# [TASK OBJECTIVE]
With the pictures left out, restate every entry word for word.

-- DATA FOR THIS TASK follows --

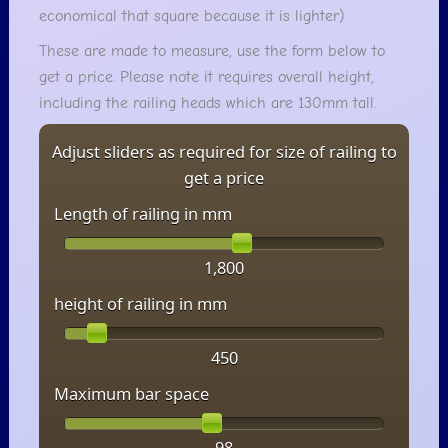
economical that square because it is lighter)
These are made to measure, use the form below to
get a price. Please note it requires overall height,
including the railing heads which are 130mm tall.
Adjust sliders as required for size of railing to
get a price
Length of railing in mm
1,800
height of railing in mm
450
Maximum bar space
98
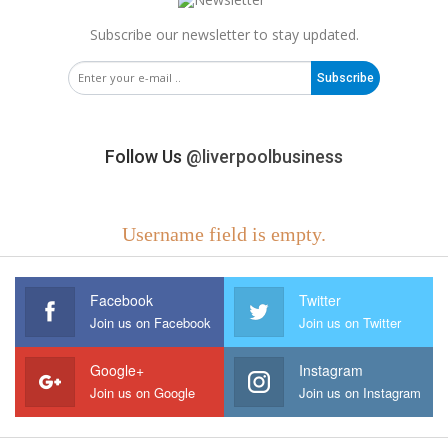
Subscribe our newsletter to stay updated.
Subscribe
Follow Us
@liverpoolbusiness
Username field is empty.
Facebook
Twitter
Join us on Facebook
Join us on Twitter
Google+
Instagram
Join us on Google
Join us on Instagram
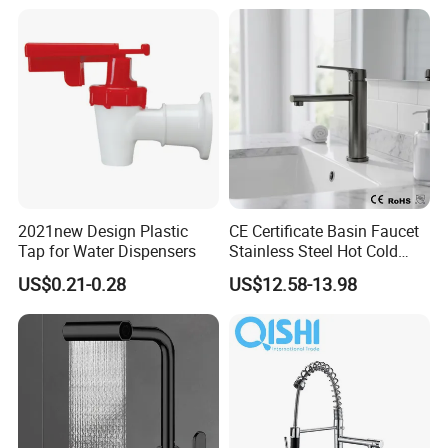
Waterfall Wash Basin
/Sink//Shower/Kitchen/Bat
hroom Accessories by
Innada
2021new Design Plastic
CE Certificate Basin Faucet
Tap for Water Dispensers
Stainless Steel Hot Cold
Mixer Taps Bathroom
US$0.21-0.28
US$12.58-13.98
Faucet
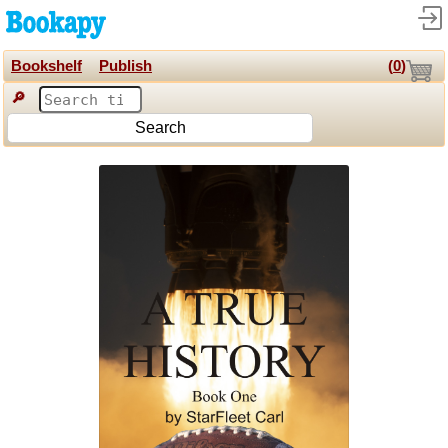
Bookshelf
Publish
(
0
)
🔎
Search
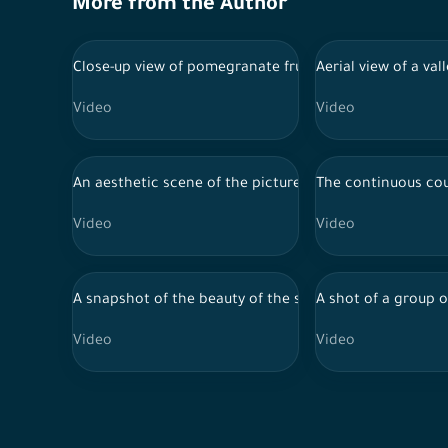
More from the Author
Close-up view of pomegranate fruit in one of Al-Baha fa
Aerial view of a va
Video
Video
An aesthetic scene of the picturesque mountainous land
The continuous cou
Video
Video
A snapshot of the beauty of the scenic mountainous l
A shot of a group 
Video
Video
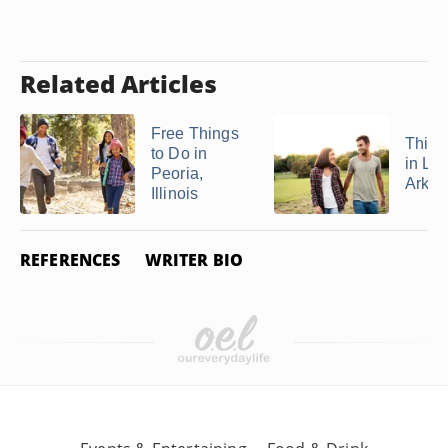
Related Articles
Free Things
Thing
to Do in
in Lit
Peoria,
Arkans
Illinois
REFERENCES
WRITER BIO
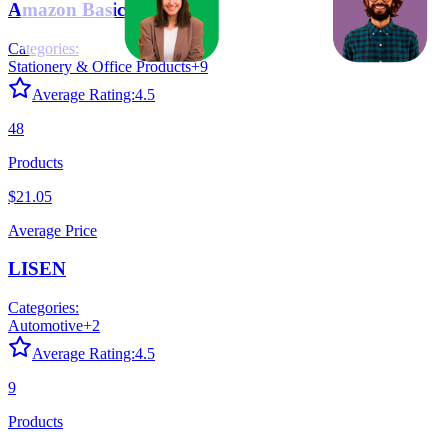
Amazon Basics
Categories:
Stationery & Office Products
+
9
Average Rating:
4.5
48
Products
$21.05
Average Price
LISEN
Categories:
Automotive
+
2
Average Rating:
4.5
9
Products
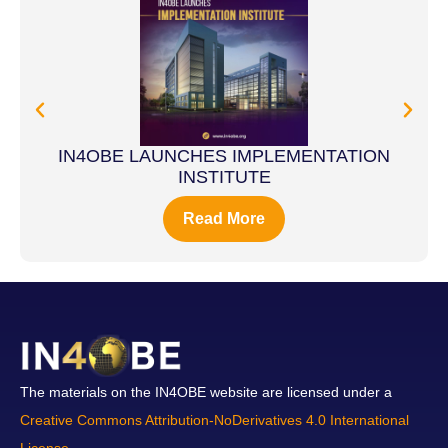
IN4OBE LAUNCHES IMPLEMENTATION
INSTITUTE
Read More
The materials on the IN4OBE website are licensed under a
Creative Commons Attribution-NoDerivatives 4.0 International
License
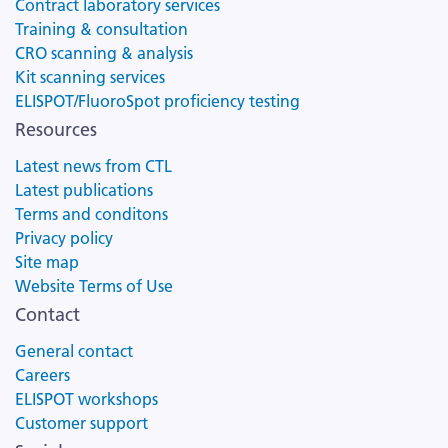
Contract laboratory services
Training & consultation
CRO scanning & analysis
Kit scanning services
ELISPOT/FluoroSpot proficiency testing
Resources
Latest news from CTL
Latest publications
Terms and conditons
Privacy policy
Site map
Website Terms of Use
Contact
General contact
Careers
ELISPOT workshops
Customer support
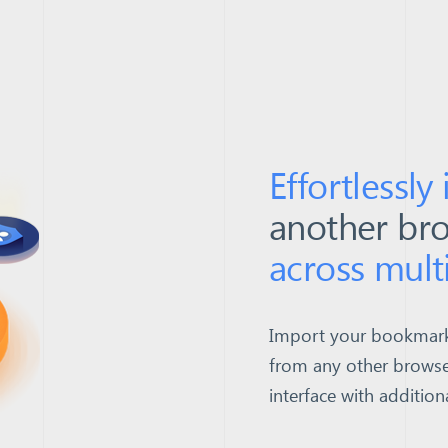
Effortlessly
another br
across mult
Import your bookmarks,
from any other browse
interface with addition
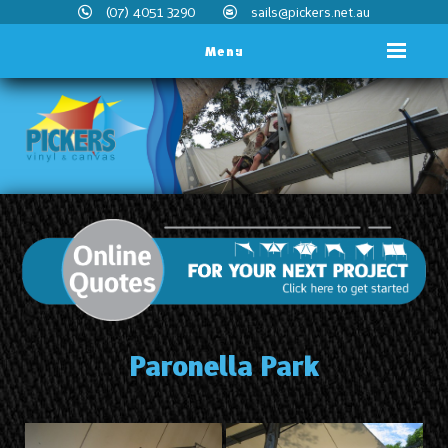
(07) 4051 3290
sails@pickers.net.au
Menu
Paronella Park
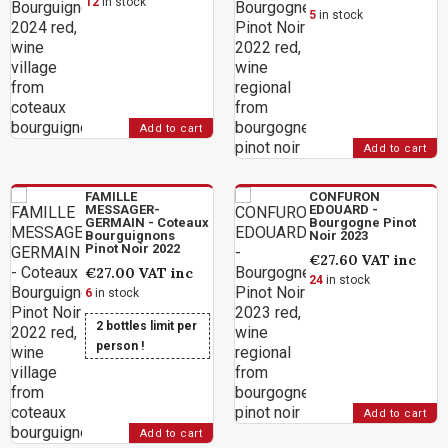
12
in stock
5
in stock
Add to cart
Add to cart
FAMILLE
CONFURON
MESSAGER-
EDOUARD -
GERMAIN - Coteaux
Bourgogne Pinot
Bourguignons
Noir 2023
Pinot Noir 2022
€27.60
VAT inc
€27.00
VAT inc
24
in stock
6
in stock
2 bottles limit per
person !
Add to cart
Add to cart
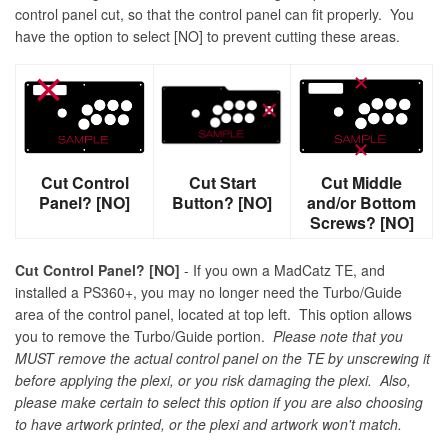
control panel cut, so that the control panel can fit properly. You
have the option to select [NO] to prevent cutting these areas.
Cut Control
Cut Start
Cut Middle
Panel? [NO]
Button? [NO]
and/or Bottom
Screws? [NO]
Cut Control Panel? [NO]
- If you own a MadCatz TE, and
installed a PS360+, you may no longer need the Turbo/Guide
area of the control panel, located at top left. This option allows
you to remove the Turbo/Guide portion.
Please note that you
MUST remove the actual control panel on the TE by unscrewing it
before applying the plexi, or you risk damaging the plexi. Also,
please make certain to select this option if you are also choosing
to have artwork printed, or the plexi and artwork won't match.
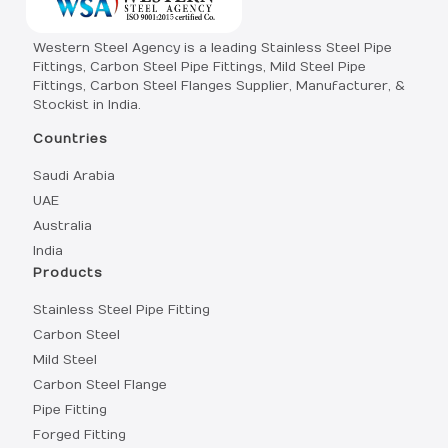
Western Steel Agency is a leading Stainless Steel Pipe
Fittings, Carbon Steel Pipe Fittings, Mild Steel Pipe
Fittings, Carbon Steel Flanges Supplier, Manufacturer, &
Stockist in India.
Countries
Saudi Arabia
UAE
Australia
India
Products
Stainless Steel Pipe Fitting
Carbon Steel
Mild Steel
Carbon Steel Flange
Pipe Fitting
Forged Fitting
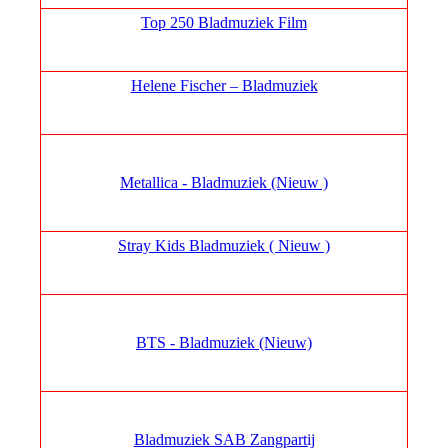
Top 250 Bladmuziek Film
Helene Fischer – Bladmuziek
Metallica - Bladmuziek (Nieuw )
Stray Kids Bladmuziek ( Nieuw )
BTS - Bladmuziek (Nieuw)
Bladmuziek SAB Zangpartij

-- DATA FOR THIS TASK concluded --

# [THE COMPLETED TASK]
economical that square because it is lighter)
These are made to measure, use the form below to
get a price. Please note it requires overall height,
including the railing heads which are 130mm tall.
Adjust sliders as required for size of railing to
get a price
Length of railing in mm
1,800
height of railing in mm
450
Maximum bar space
98
Subscribe our newsletter to stay updated.
Subscribe
Follow Us
@liverpoolbusiness
Username field is empty.
Facebook
Twitter
Join us on Facebook
Join us on Twitter
Google+
Instagram
Join us on Google
Join us on Instagram
Waterfall Wash Basin
/Sink//Shower/Kitchen/Bat
hroom Accessories by
Innada
2021new Design Plastic
CE Certificate Basin Faucet
Tap for Water Dispensers
Stainless Steel Hot Cold
Mixer Taps Bathroom
US$0.21-0.28
US$12.58-13.98
Faucet
Bookshelf
Publish
(
0
)
🔎
Search
More from the Author
Close-up view of pomegranate fruit in one of Al-Baha fa
Aerial view of a va
Video
Video
An aesthetic scene of the picturesque mountainous land
The continuous cou
Video
Video
A snapshot of the beauty of the scenic mountainous l
A shot of a group 
Video
Video
Related Articles
Free Things
Thing
to Do in
in Lit
Peoria,
Arkans
Illinois
REFERENCES
WRITER BIO
Amazon Basics
Categories:
Stationery & Office Products
+
9
Average Rating:
4.5
48
Products
$21.05
Average Price
LISEN
Categories:
Automotive
+
2
Average Rating:
4.5
9
Products
IN4OBE LAUNCHES IMPLEMENTATION
INSTITUTE
Read More
The materials on the IN4OBE website are licensed under a
Creative Commons Attribution-NoDerivatives 4.0 International
License
Contract laboratory services
Training & consultation
CRO scanning & analysis
Kit scanning services
ELISPOT/FluoroSpot proficiency testing
Resources
Latest news from CTL
Latest publications
Terms and conditons
Privacy policy
Site map
Website Terms of Use
Contact
General contact
Careers
ELISPOT workshops
Customer support
Effortlessly
another br
across mult
Import your bookmarks,
from any other browse
interface with addition
(07) 4051 3290
sails@pickers.net.au
Menu
Paronella Park
12
in stock
5
in stock
Add to cart
Add to cart
FAMILLE
CONFURON
MESSAGER-
EDOUARD -
GERMAIN - Coteaux
Bourgogne Pinot
Bourguignons
Noir 2023
Pinot Noir 2022
€27.60
VAT inc
€27.00
VAT inc
24
in stock
6
in stock
2 bottles limit per
person !
Add to cart
Add to cart
control panel cut, so that the control panel can fit properly. You
have the option to select [NO] to prevent cutting these areas.
Cut Control
Cut Start
Cut Middle
Panel? [NO]
Button? [NO]
and/or Bottom
Screws? [NO]
Cut Control Panel? [NO]
- If you own a MadCatz TE, and
installed a PS360+, you may no longer need the Turbo/Guide
area of the control panel, located at top left. This option allows
you to remove the Turbo/Guide portion.
Please note that you
MUST remove the actual control panel on the TE by unscrewing it
before applying the plexi, or you risk damaging the plexi. Also,
please make certain to select this option if you are also choosing
to have artwork printed, or the plexi and artwork won't match.
Western Steel Agency is a leading Stainless Steel Pipe
Fittings, Carbon Steel Pipe Fittings, Mild Steel Pipe
Fittings, Carbon Steel Flanges Supplier, Manufacturer, &
Stockist in India.
Countries
Saudi Arabia
UAE
Australia
India
Products
Stainless Steel Pipe Fitting
Carbon Steel
Mild Steel
Carbon Steel Flange
Pipe Fitting
Forged Fitting
Top 250 Bladmuziek Film
Helene Fischer – Bladmuziek
Metallica - Bladmuziek (Nieuw )
Stray Kids Bladmuziek ( Nieuw )
BTS - Bladmuziek (Nieuw)
Bladmuziek SAB Zangpartij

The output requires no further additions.